Suriye rejimine muhalif olmalarından ziyade bizi ilgilendiren kısmı bizim güvenliğimizi ne kadar tehdit ettikleridir ama sorunuza cevap olması hasebiyle ifade etmeliyim ki geçici Suriye hükümetinin temsilciliğinin Gaziantep’te açılmış olması muhalif güçlerin ve bunlara destek verenlerin Gaziantep’i ne kadar önemsediğini anlatmaktadır. Peki Gaziantep bunlar için bu kadar pilotsa bunların üzerinde Gaziantep’in huzurunu bozmak isteyecek yabancı servisler Gaziantep’te yeni bombalar patlatır iseler bunun sorumlusu kim olacaktır?Suriyeli muhalifler kendi aralarında ittifak halinde midir?İttifak halinde olmadığını bilmediğimiz bu muhalif güçlerin kendi aralarında yaşayacakları mücadelenin ve bu mücadelenin şehrimize vereceği zararların sorumlusu kim olacaktır?

Göreve geldiğiniz günden itibaren MHP Gaziantep İl Başkanlığı olarak ne gibi faaliyetlerde bulundunuz okuyucularımıza biraz anlatır mısınız?

“HEDEF ÜÇ HİLALİ GAZİANTEP BURÇLARINA DİKMEKTİR”

MHP’nin 4 Kasım 2012 kurultayı öncesi 7 Ekim 2012 tarihinde yapılan Gaziantep olağan il kongresiyle göreve gelen il yönetim kurulumuz ve teşkilatlarımız hemşerimiz Milliyetçi hareketin kuruluş felsefesinde önemli fonksiyonlar yüklenmiş merhum Dündar Taşer Bey’in ifadesiyle ‘Durum muhakemesi önce kendinizden başlar’prensibiyle hareket ederek eksiklerimizin tespiti yapılmış, çok ivedi olarak bunlar tamamlanmış, il kadın kolları başta olmak kaydıyla eksik olan ve yeniden yapılandırması gereken parti teşkilatlarımız ve ülkücü kuruluşlarımız gözden geçirilmiş ve bunların arasında koordinasyon sağlanmıştır.

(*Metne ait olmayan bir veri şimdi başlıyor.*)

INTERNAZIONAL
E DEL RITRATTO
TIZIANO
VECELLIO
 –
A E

Gaziantep basınında ve medyasında MHP’nin ciddi şekilde yer alması sağlanmıştır.

Sivil toplum kuruluşları,Odalar ve hemşeri derneklerinde MHP’nin ağırlığı hissettirilmiştir.Sayın genel başkanımızın talimatı ile belediye başkan adaylarımızın tespit edilmesi çalışmalarına hızla girilmiş,şu an itibariyle bir kısmı tespit edilmiş ve diğerlerinin de çalışmalarına devam edilmektedir.MHP genel merkezimiz ile ilimiz ve teşkilatlarımız arasında sağlıklı bir diyalog ve koordinasyon sağlanmış, her hafta veya ayda birkaç kez çeşitli etkinlikler yapılmış ve bunlara genel merkez yöneticilerimizin katılımı sağlanmıştır.İnşallah en kısa sürede MHP Genel Başkanımız Sayın Devlet Bahçeli beyimizin de katılımıyla gerçekleşeceği ciddi bir organizasyonun hazırlığı içerisindeyiz. Nihayet hedef üç hilali Gaziantep burçlarına dikmektir.

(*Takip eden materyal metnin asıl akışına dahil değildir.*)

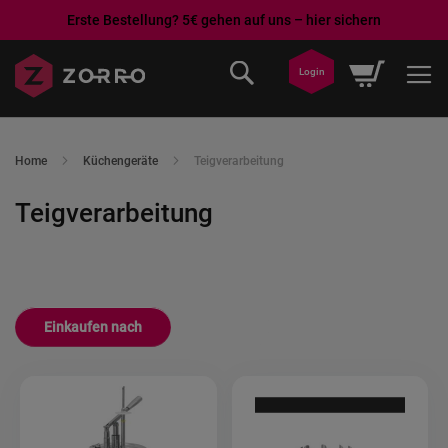
Erste Bestellung? 5€ gehen auf uns – hier sichern
Direkt
Mein War
Login
zum
Inhalt
Home
Küchengeräte
Teigverarbeitung
Teigverarbeitung
Einkaufen nach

Bunu gerçekleştirebilmek için teşkilatlarımızın yoğun çalışma temposu altında ülküdaşlarımızın ve hemşerilerimiz katkısı da gerekmektedir. Kendi aramızdaki iletişimin daha rahat sağlanabilmesi için parti faaliyetlerine daha yoğun katılımın sağlanabilmesi için ülküdaşlarımızın ve hemşerilerimizin Gaziantep MHP üzerinden web,faceboook ve twitter adreslerimizi takip etmelerini,toplu sms duyurularımıza hassasiyet göstermelerini beklemekteyiz. Üye kayıtlarımızın artırılması konusunda ki çalışmalarımıza yoğun katkılarını beklemekteyiz.30 Mart 2004 Mahalli Seçimlerinde AKP sandık hilelerine fırsat vermemek adına partililerimizden sandıklara sahip çıkma konusunda gayret göstermelerini beklemekteyiz.

Sayın Başkan bu anlamlı söyleşi için teşekkürlerimi sunuyorum .Son olarak Türk milletine ve Gaziantep halkına bir mesajınız varsa onları da alalım?

Bu vesileyle sizlere ve Ortadoğu gazetesine yayın hayatında başarılar diler, yaptığımız çalışmaların ve etkinlerinin sizler marifetiyle yurt sathındaki bütün parti teşkilatlarımıza ve ülkücü teşkilatlarımıza ulaştığının bilinmesi bizleri ayrıca gururlandırmıştır.Şahsım ve teşkilatlarım adına teşekkürlerimi sunarım.